▸ **What the exercise asks**
For the entries that follow, restate word for word the line containing "Перевязочные средства", the line containing "Picnic Family пластины от комаров 10 шт", and every line that lies between them.

BEGIN Entries shown

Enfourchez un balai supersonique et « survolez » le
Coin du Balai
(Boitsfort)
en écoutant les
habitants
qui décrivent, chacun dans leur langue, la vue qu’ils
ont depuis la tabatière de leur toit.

END Entries shown
BEGIN Entries shown

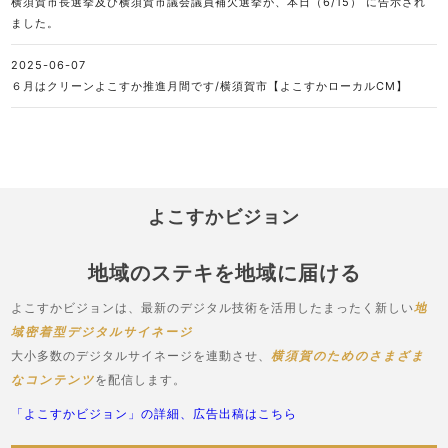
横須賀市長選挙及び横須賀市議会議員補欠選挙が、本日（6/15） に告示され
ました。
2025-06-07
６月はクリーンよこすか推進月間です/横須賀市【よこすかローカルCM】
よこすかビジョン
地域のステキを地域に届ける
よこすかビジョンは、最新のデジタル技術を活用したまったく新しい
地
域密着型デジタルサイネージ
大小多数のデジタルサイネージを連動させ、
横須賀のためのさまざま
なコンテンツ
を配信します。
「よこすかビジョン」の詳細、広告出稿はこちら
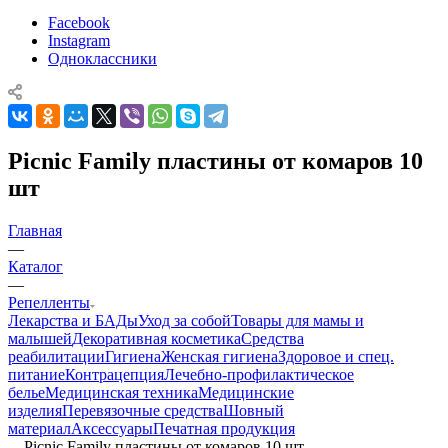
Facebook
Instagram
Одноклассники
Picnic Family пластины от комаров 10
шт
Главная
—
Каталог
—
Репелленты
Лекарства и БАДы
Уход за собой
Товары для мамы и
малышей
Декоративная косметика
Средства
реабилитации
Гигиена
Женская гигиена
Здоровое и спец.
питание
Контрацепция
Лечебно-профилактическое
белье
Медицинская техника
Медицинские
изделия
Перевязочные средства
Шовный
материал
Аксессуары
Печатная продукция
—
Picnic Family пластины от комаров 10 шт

END Entries shown

▸ **Answer box**
Перевязочные средства
Шовный
материал
Аксессуары
Печатная продукция
—
Picnic Family пластины от комаров 10 шт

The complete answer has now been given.